Given records
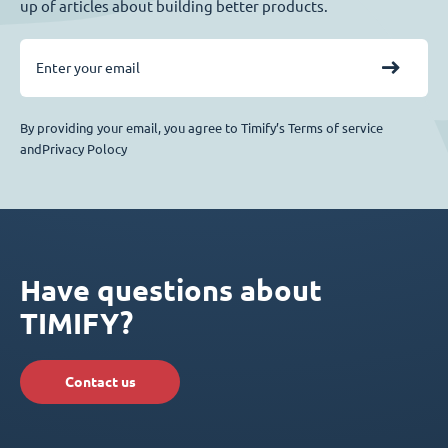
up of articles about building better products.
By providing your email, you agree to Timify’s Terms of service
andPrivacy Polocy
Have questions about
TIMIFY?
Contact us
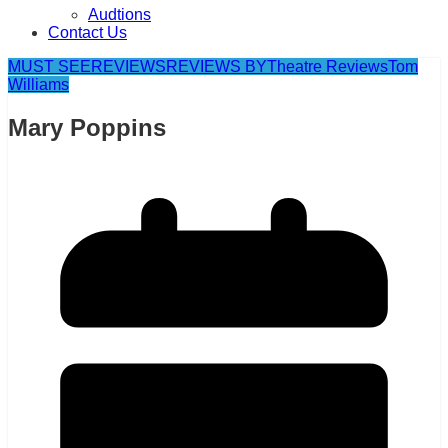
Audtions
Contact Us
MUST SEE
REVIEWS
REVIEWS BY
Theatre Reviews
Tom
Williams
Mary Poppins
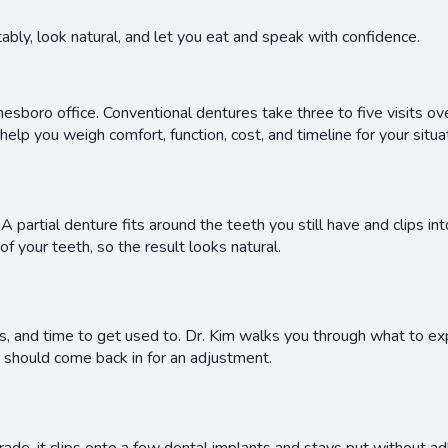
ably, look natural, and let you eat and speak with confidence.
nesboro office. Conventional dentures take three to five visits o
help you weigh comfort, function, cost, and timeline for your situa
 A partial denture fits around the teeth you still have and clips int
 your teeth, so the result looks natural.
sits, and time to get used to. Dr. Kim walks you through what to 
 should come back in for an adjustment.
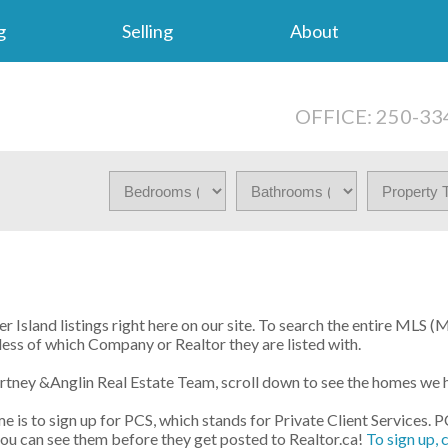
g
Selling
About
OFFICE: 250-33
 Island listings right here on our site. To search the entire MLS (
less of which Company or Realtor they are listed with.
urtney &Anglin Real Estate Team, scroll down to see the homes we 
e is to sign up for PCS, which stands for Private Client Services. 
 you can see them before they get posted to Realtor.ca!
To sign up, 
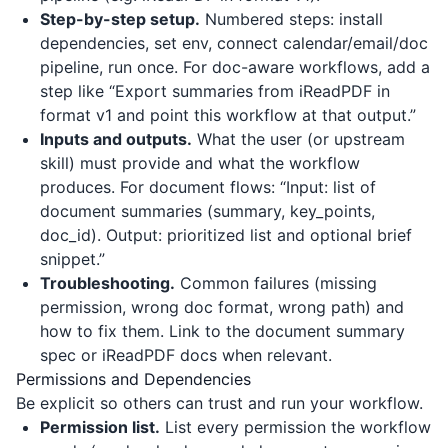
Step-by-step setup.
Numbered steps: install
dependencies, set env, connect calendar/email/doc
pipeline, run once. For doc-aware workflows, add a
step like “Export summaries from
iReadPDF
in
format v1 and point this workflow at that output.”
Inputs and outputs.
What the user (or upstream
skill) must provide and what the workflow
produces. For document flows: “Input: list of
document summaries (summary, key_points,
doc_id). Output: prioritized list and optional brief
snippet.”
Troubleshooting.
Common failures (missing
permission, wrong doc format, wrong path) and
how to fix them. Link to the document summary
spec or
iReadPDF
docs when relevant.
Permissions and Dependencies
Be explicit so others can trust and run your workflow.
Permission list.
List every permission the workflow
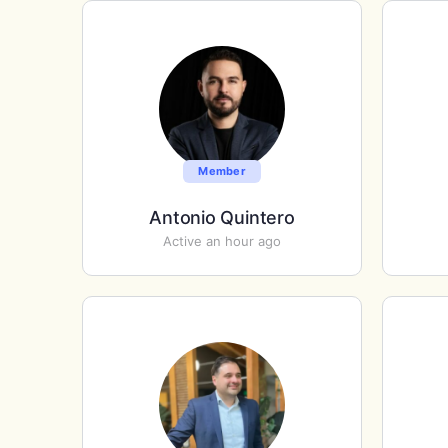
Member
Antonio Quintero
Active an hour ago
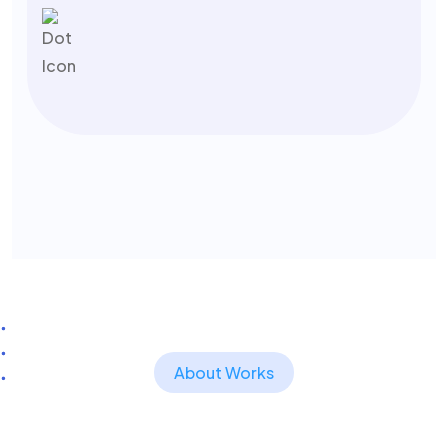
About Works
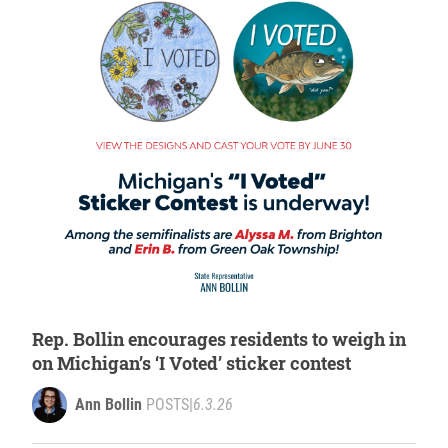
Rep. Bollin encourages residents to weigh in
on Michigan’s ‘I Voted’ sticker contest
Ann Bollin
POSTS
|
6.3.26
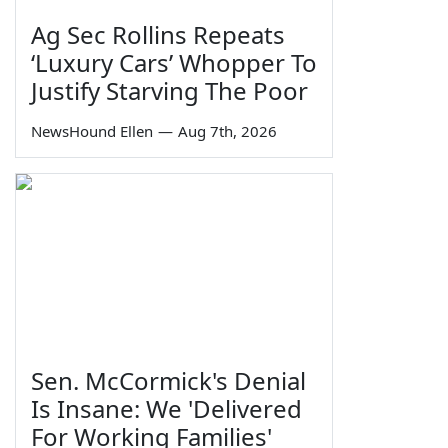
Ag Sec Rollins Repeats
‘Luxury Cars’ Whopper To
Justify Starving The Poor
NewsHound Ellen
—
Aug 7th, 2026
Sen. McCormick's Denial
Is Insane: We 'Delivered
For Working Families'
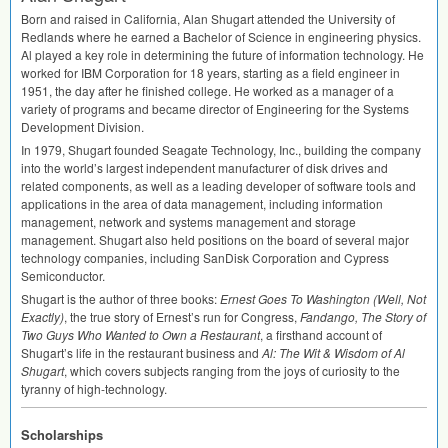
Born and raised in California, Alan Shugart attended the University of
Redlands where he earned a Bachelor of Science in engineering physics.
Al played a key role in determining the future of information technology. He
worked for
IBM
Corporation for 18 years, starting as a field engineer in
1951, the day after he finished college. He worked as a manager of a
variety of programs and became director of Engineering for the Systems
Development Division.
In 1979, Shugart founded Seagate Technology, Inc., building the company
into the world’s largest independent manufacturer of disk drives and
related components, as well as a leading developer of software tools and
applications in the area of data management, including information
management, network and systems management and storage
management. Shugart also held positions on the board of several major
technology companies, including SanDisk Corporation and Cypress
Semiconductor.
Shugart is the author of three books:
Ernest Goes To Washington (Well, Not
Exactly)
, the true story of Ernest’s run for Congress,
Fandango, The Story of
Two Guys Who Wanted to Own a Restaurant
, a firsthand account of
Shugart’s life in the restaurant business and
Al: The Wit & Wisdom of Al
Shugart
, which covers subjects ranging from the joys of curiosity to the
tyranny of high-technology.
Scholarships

* * *

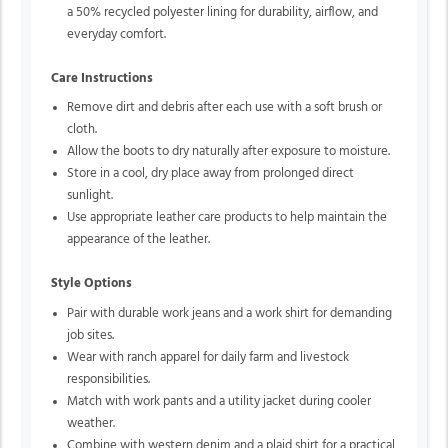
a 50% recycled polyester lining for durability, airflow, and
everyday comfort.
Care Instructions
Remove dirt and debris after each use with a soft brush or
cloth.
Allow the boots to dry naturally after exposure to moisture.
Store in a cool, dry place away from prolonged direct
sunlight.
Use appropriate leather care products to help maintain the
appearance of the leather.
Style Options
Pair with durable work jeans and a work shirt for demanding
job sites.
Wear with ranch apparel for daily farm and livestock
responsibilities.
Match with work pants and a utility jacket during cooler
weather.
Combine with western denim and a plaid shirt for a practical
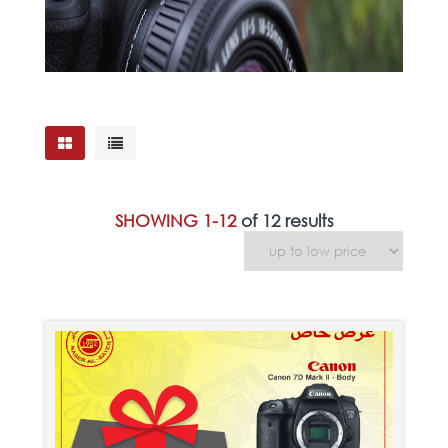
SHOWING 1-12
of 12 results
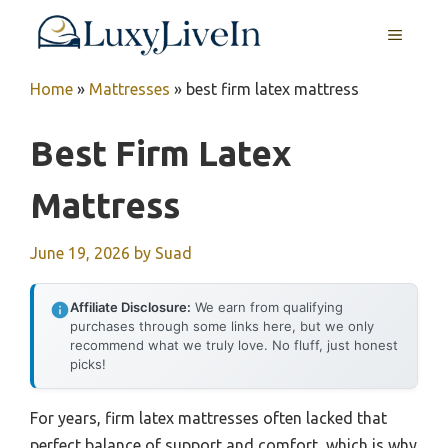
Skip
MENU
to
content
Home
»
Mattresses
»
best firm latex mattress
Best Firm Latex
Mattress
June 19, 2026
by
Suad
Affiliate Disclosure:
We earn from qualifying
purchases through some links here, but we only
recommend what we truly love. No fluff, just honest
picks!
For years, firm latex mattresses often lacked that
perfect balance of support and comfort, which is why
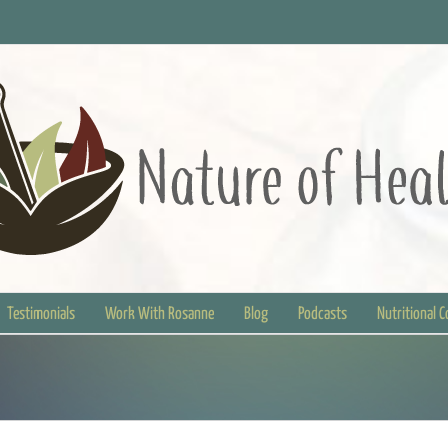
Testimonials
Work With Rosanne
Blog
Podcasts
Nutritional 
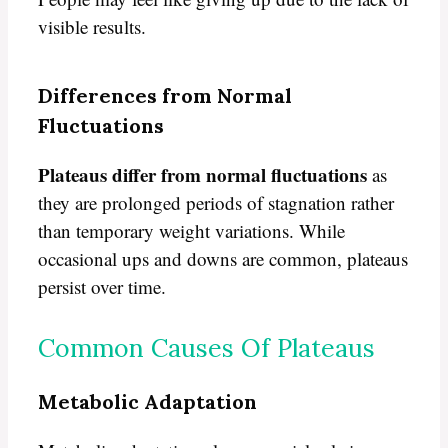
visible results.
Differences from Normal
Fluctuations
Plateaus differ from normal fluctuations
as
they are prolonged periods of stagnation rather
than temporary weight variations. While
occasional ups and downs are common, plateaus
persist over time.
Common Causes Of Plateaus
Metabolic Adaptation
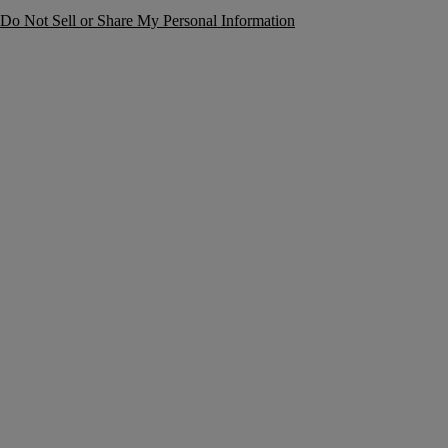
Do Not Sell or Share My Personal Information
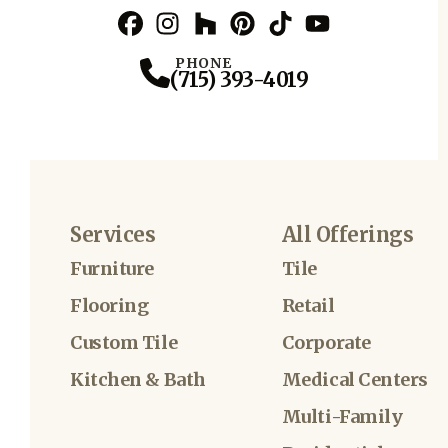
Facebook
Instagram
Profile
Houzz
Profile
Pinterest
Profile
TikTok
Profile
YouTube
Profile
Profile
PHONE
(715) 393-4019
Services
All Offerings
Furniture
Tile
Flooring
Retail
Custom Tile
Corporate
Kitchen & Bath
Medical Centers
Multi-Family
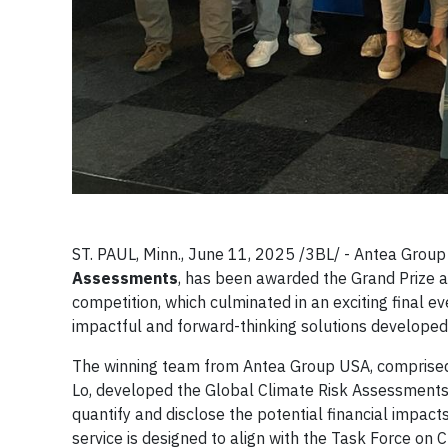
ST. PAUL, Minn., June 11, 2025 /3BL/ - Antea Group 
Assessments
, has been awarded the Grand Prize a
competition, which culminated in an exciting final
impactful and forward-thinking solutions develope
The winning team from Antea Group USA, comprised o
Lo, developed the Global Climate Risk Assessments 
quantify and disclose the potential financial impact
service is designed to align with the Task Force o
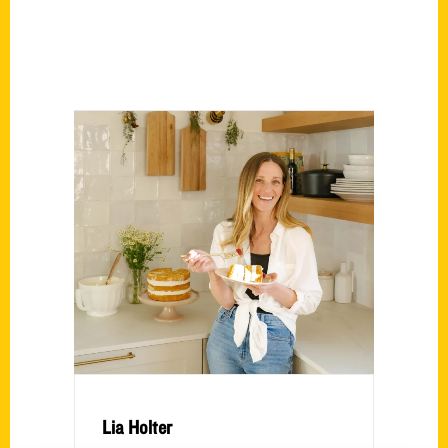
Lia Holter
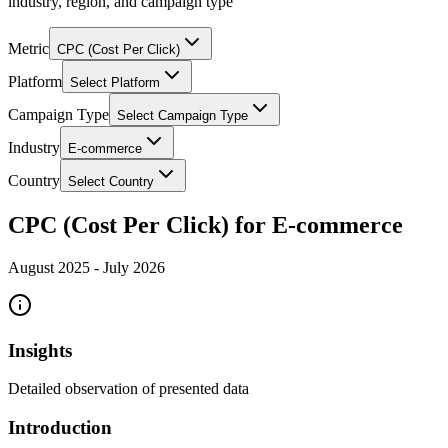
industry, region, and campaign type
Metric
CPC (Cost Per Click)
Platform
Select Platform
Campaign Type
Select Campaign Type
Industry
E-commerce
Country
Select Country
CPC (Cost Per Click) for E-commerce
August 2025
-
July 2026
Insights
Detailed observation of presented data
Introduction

==

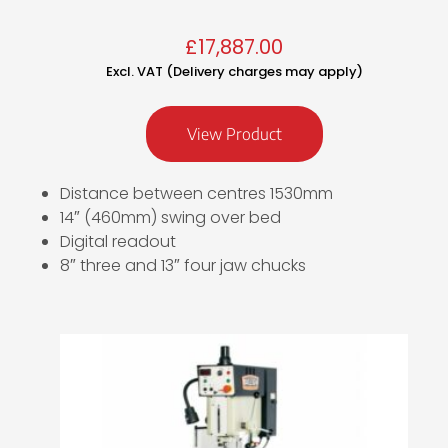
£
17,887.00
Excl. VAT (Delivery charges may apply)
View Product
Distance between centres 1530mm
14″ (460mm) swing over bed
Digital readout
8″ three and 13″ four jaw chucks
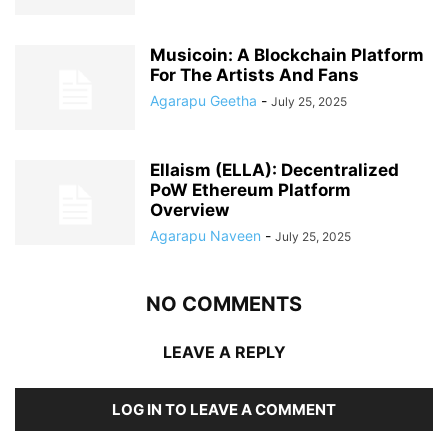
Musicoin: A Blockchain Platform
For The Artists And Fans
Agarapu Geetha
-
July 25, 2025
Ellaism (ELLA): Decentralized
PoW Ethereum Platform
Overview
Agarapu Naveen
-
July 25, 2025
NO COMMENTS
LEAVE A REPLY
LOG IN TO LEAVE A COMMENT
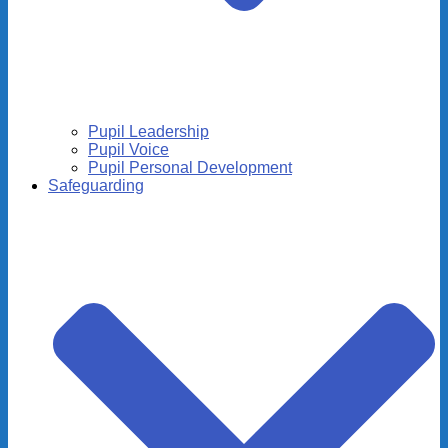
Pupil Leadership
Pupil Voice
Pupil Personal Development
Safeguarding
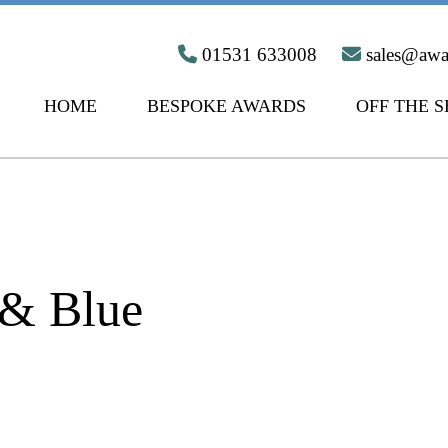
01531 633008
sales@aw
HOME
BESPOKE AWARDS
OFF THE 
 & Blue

Work instruction
Pull every line containing "Bollin" out of the records.

Reply to the exercise
Rep. Bollin encourages residents to weigh in
Ann Bollin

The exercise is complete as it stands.